Hi Mojca,
Hello everybody,
Finally I come to answer your mail... and I have to explain why
everything takes such a long time.
I must confess that I am totally absorbed by scientific work at the
moment (a major dictionary) and, besides using the traditional script
aspects of Mongolian and Manju, I rarely use even my own MonTeX at all.
Language and computer use in Mongolia are absolutely and dominantly
geared towards using a Cyrillic environment. The classical script is
only used in academical, formal and decorative settings, not in
practical applications like books, newspapers or (internet)
communication. Nonetheless, there is a strong need for a system being
able to seamlessly integrate all worlds of writing --- this is the
guiding thought which led me to write MonTeX.

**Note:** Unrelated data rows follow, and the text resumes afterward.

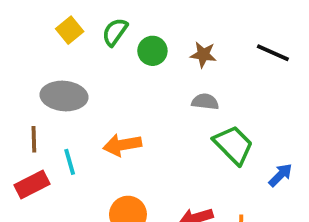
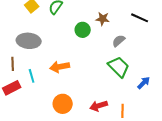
green circle: (152, 51) -> (83, 30), moved
gray semicircle: (205, 102) -> (119, 41), moved, turned -48

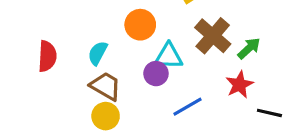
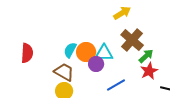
orange circle: (140, 25) -> (86, 52), moved
green arrow: (249, 48) -> (146, 56), moved
cyan semicircle: (98, 53) -> (70, 50), moved

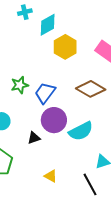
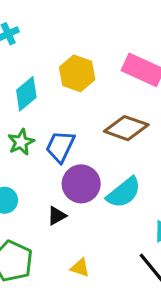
cyan diamond: (48, 25) -> (26, 94), moved
yellow triangle: (51, 176) -> (80, 268), moved

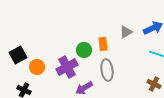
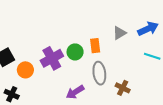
purple cross: (67, 67) -> (52, 58), moved
brown cross: (154, 84) -> (123, 88), moved

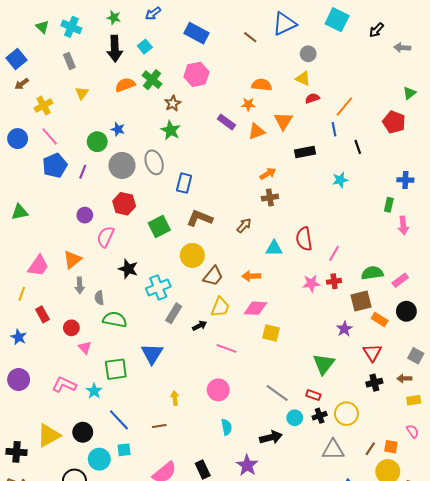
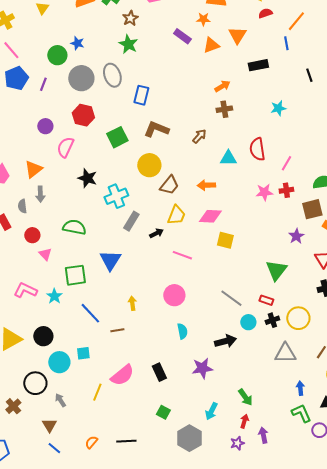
black line: (358, 147) -> (309, 75), moved
cyan star: (340, 180) -> (278, 108), moved
gray semicircle: (99, 298) -> (22, 206), moved
blue line: (119, 420) -> (90, 313), moved
purple star: (247, 465) -> (202, 368), turned 30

When writing MonTeX, a universal Cyrillic standard was close to being
considered a pipe dream (see the plethora of Cyrillic input encodings
provided with MonTeX), and now that we have Unicode and functioning
Cyrillic support on all sorts of computing platforms, the Mongolians
/continue/ to modify ASCII>128<255 of Arial and other M$ fonts in order
to run Win 1251 lookalike codepages even though the systems do speak
Unicode these days. Writing software applications which use German
umlauts (ä, ö, ü) and running these on vanilla office computers in
Mongolia frequently makes these characters (needed for transliterations)
unusable because somebody installed that homebrew modified font which
will clutter up everything in the wrong place. And as long as people
know these fonts are out there they continue to write Word documents and
create Web pages which will require exactly these crippled fonts... It
sucks. In order to avoid these totally mindless problems I continue to
work pure ASCII and let TeX do the generation of nice Cyrillic and
Mongolian traditional script. Besides, there are linguistic advantages
of being able to sort modern Xalx Mongolian and classical Mongolian in
traditional writing according to the same input alphabet... So MonTeX
continues to have a strong raison-d'être in a albeit small community.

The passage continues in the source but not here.